By Caroline Humer
Tue Mar 5, 2013 12:15am EST
(Reuters) - Cheaper generic drugs in 2012 brought down spending on treatments for common diseases like high cholesterol for the first time in 20 years, according to a report from the largest manager of U.S. pharmacy benefits.
A rise in spending on specialty drug treatments offset that decline, however, and drove total U.S. payments for prescription drugs up 2.7 percent last year, Express Scripts Holding Co said on Tuesday.
Spending on drugs to treat high cholesterol and high blood pressure fell 1.5 percent among customers who receive their prescription benefits through commercial insurers, the report said.
For Express Scripts, profit margins on generic drugs are higher than those on more-expensive branded drugs. Companies that provide their employees' insurance also encourage the use of generic drugs to bring down their healthcare costs.
The lower prices for common drugs came after the patents on branded versions ran out, putting cheaper generic competitors onto the market. Big pharmaceutical companies like Pfizer Inc and Merck & Co hold the patents on drugs for about a decade after they start selling them. Then competitors like Teva Pharmaceuticals Ltd can start selling their own generic versions.
President Barack Obama's healthcare overhaul law rewards the use of generic drugs as a way to decrease healthcare spending, which rose about 4 percent last year and accounts for about 17 percent of gross domestic product.
The patent for Pfizer's Lipitor, a cholesterol treatment that was once the world's best-selling drug, expired in November 2011. Cheaper generics hit the market soon after, which sharply reduced spending on treatments in 2012.
"The move towards lower-cost generic alternatives has had a tremendous impact," said Sharon Frazee, vice president research and analytics at Express Scripts.
In commercial insurance plans, the average price of medicine for high cholesterol fell nearly 10 percent to $47.87 for a 30-day supply in 2012.
Express Scripts processed 1.4 billion prescriptions in 2012, including for Medicare insurance for elderly people and Medicaid for the poor and disabled. It prepares separate reports for those sectors.

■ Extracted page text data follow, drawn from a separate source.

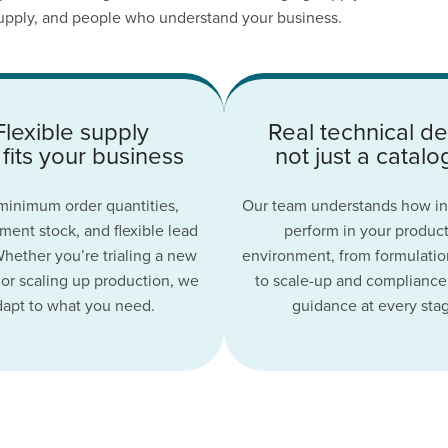
 supply, and people who understand your business.
Flexible supply
Real technical de
 fits your business
not just a catal
inimum order quantities,
Our team understands how in
ent stock, and flexible lead
perform in your produc
Whether you’re trialing a new
environment, from formulatio
or scaling up production, we
to scale-up and compliance
dapt to what you need.
guidance at every sta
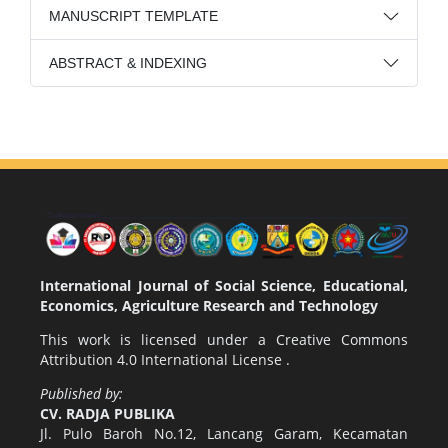
MANUSCRIPT TEMPLATE
ABSTRACT & INDEXING
International Journal of Social Science, Educational,
Economics, Agriculture Research and Technology
This work is licensed under a
Creative Commons
Attribution 4.0 International License
.
Published by:
CV. RADJA PUBLIKA
Jl. Pulo Baroh No.12, Lancang Garam, Kecamatan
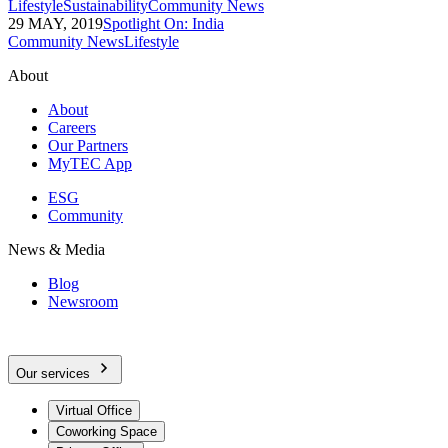
Lifestyle
Sustainability
Community News
29 MAY, 2019
Spotlight On: India
Community News
Lifestyle
About
About
Careers
Our Partners
MyTEC App
ESG
Community
News & Media
Blog
Newsroom
Our services
Virtual Office
Coworking Space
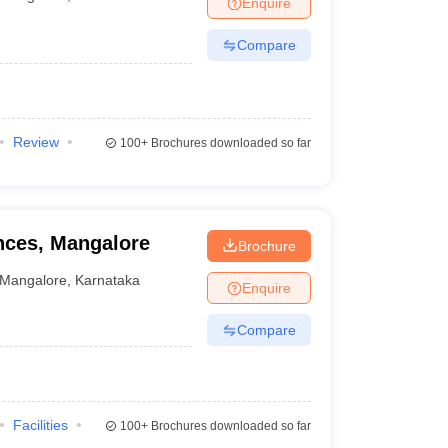
Enquire
nt Colleges in Bhopal
Government Colleges in Pune
Government Colleg
abad
Private Degree Colleges in Varanasi
Private Degree Colleges in Kol
Compare
pers
Review
100+
Brochures downloaded so far
ences, Mangalore
Brochure
Mangalore
,
Karnataka
Enquire
Compare
Facilities
100+
Brochures downloaded so far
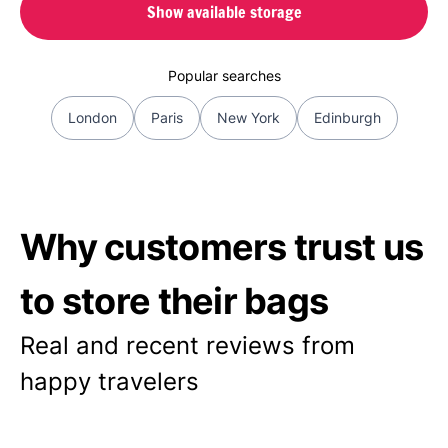
Show available storage
Popular searches
London
Paris
New York
Edinburgh
Why customers trust us
to store their bags
Real and recent reviews from
happy travelers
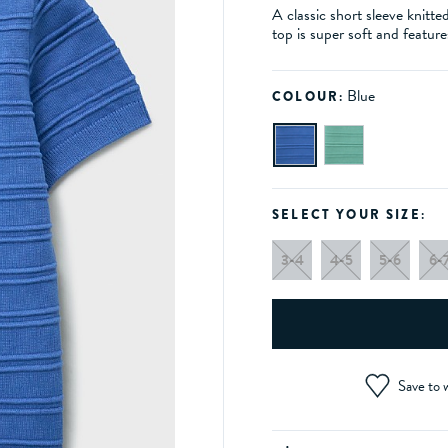
A classic short sleeve knitte
top is super soft and feature
Blue
COLOUR:
SELECT YOUR SIZE:
3-4
4-5
5-6
6-
Save to w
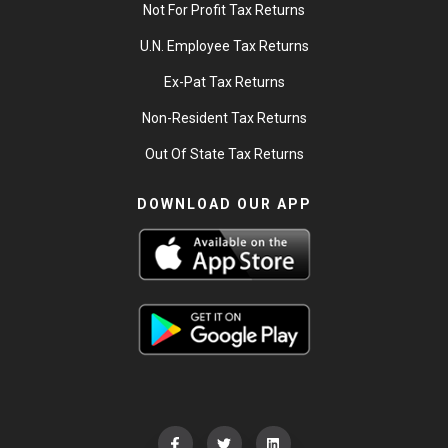
Not For Profit Tax Returns
U.N. Employee Tax Returns
Ex-Pat Tax Returns
Non-Resident Tax Returns
Out Of State Tax Returns
DOWNLOAD OUR APP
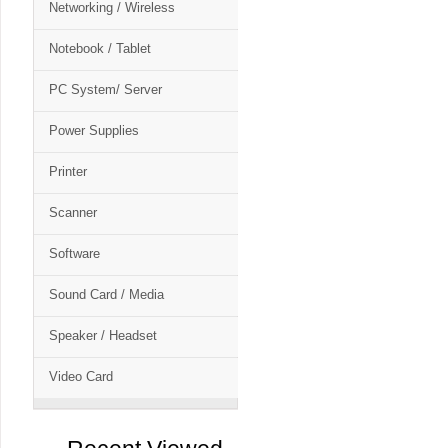
Networking / Wireless
Notebook / Tablet
PC System/ Server
Power Supplies
Printer
Scanner
Software
Sound Card / Media
Speaker / Headset
Video Card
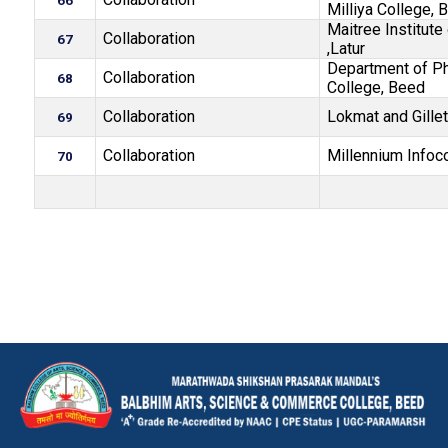
66
Milliya College, 
Maitree Institut
Collaboration
67
,Latur
Department of Ph
Collaboration
68
College, Beed
Collaboration
Lokmat and Gillet
69
Collaboration
Millennium Infoc
70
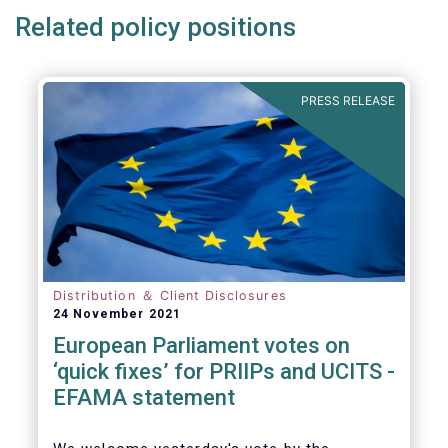
Related policy positions
PRESS RELEASE
Distribution ＆ Client Disclosures
24 November 2021
European Parliament votes on
‘quick fixes’ for PRIIPs and UCITS -
EFAMA statement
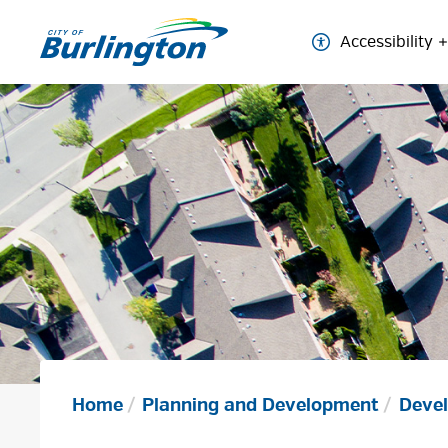
Skip
to
Accessibility
Content
Home
Planning and Development
Devel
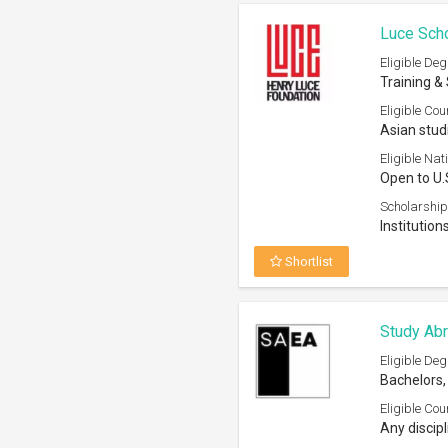
Luce Sch
Eligible Deg
Training &
Eligible Cou
Asian stud
Eligible Nati
Open to U.
Scholarship
Institutio
Shortlist
Study Ab
Eligible Deg
Bachelors,
Eligible Cou
Any discipl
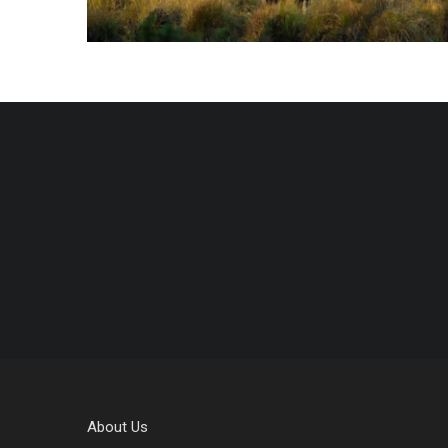
About Us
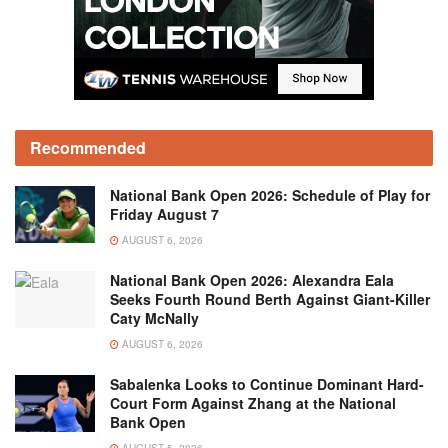
Recommended
National Bank Open 2026: Schedule of Play for
Friday August 7
AUGUST 6, 2026
National Bank Open 2026: Alexandra Eala
Seeks Fourth Round Berth Against Giant-Killer
Caty McNally
AUGUST 6, 2026
Sabalenka Looks to Continue Dominant Hard-
Court Form Against Zhang at the National
Bank Open
AUGUST 5, 2026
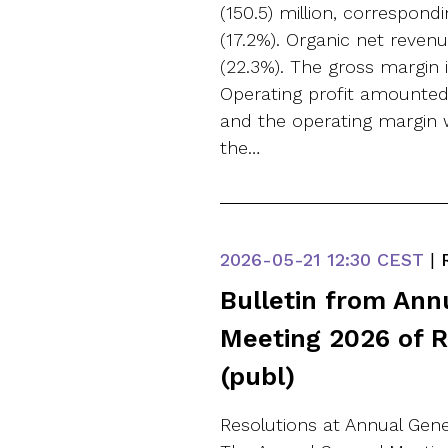
(150.5) million, correspond
(17.2%). Organic net reve
(22.3%). The gross margin 
Operating profit amounted t
and the operating margin wa
the…
2026-05-21
12:30 CEST
|
R
Bulletin from Ann
Meeting 2026 of 
(publ)
Resolutions at Annual Gen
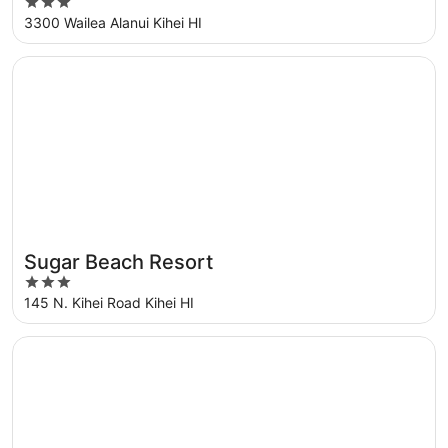
3
Collection
out
3300 Wailea Alanui Kihei HI
of
5
Opens in a new window
Sugar Beach Resort
Sugar Beach Resort
Great for families
3
out
145 N. Kihei Road Kihei HI
of
5
Opens in a new window
Kohea Kai Hotel Maui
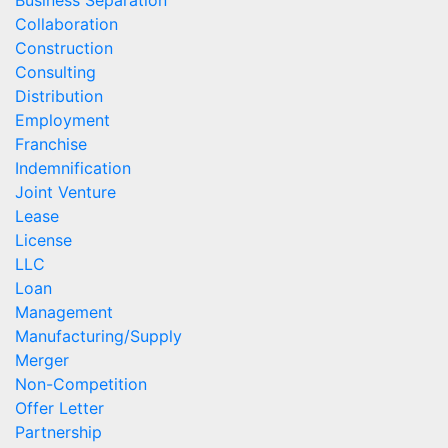
Business Separation
Collaboration
Construction
Consulting
Distribution
Employment
Franchise
Indemnification
Joint Venture
Lease
License
LLC
Loan
Management
Manufacturing/Supply
Merger
Non-Competition
Offer Letter
Partnership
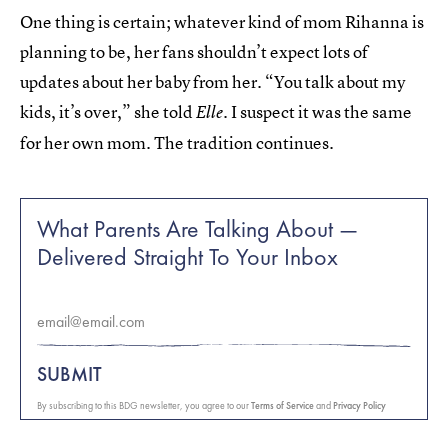
One thing is certain; whatever kind of mom Rihanna is
planning to be, her fans shouldn’t expect lots of
updates about her baby from her. “You talk about my
kids, it’s over,” she told
. I suspect it was the same
Elle
for her own mom. The tradition continues.
What Parents Are Talking About —
Delivered Straight To Your Inbox
SUBMIT
By subscribing to this BDG newsletter, you agree to our
Terms of Service
and
Privacy Policy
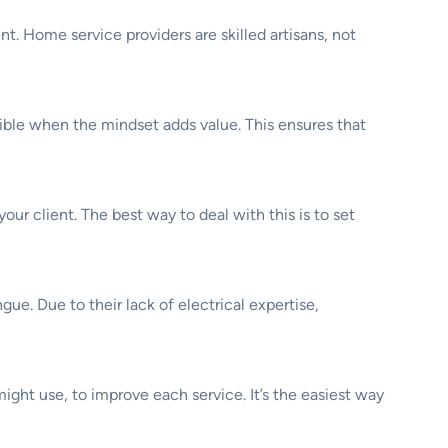
. Home service providers are skilled artisans, not
ossible when the mindset adds value. This ensures that
our client. The best way to deal with this is to set
e. Due to their lack of electrical expertise,
might use, to improve each service. It’s the easiest way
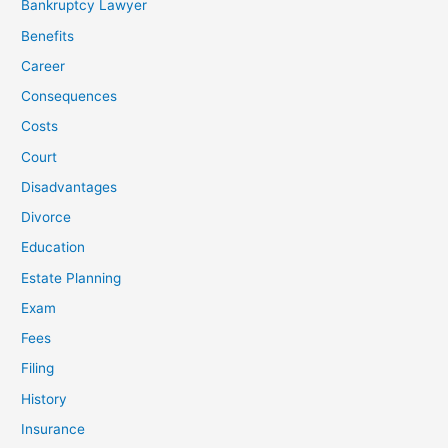
Bankruptcy Lawyer
Benefits
Career
Consequences
Costs
Court
Disadvantages
Divorce
Education
Estate Planning
Exam
Fees
Filing
History
Insurance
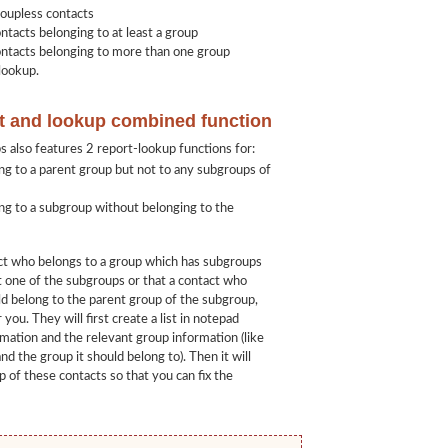
roupless contacts
ntacts belonging to at least a group
ontacts belonging to more than one group
lookup.
t and lookup combined function
also features 2 report-lookup functions for:
ng to a parent group but not to any subgroups of
ng to a subgroup without belonging to the
act who belongs to a group which has subgroups
st one of the subgroups or that a contact who
d belong to the parent group of the subgroup,
 you. They will first create a list in notepad
rmation and the relevant group information (like
nd the group it should belong to). Then it will
 of these contacts so that you can fix the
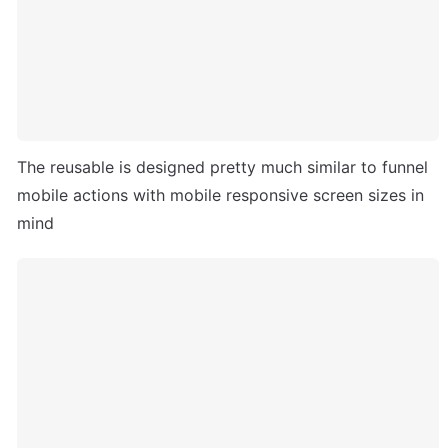
The reusable is designed pretty much similar to funnel 
mobile actions with mobile responsive screen sizes in 
mind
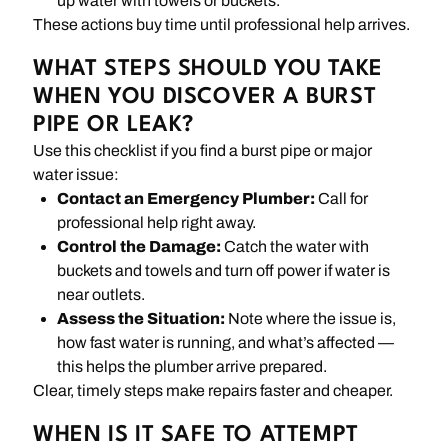
up water with towels or buckets.
These actions buy time until professional help arrives.
WHAT STEPS SHOULD YOU TAKE
WHEN YOU DISCOVER A BURST
PIPE OR LEAK?
Use this checklist if you find a burst pipe or major
water issue:
Contact an Emergency Plumber:
Call for
professional help right away.
Control the Damage:
Catch the water with
buckets and towels and turn off power if water is
near outlets.
Assess the Situation:
Note where the issue is,
how fast water is running, and what’s affected —
this helps the plumber arrive prepared.
Clear, timely steps make repairs faster and cheaper.
WHEN IS IT SAFE TO ATTEMPT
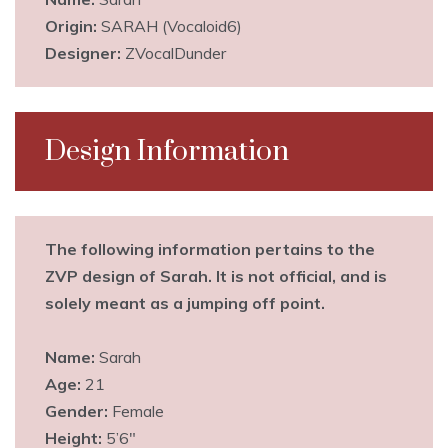
Origin:
SARAH (Vocaloid6)
Designer:
ZVocalDunder
Design Information
The following information pertains to the
ZVP design of Sarah. It is not official, and is
solely meant as a jumping off point.
Name:
Sarah
Age:
21
Gender:
Female
Height:
5’6″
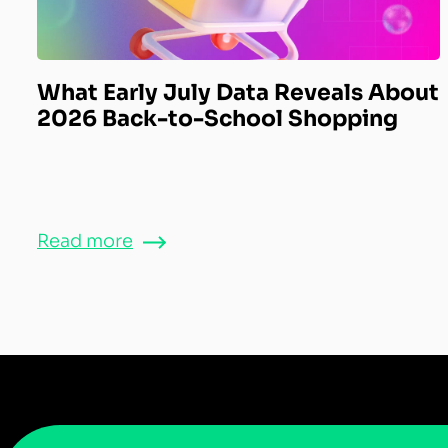
What Early July Data Reveals About
2026 Back-to-School Shopping
Read more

The company said this was the first decrease in commercial insurance prescription spending for the most common drugs since 1993, when it began collecting data.
Spending on specialty medications, which include rheumatoid arthritis, cancer and hepatitis C drugs, rose 18.4 percent in 2012. These specialty drugs, which can cost more than $10,000 per month, accounted for 24.5 percent of the nation's total spending on prescription drugs.
Prescription drugs for diabetes accounted for the biggest share of customer outlays on any treatment class. Spending on those medicines rose 11 percent, outpacing 2011's increase of 7 percent.
Both the cost and use of diabetes drugs went up, Frazee said. About one-third of Americans are diagnosed as obese, which has led to an increase in the number of people diagnosed with diabetes.
Spending on hepatitis C increased 34 percent, more than any other type of treatment, primarily because of two new drugs that hit the market in May 2011 - Vertex Pharmaceuticals Inc's Incivek and Merck's Victrelis. Spending is due to increase 32 percent in 2013 and another 56 percent in 2014, the report said.
Prices of brand-name drugs rose 12.5 percent in 2012, according to the Express Scripts Prescription Price Index, which is based on a basket of the most highly used of those medications.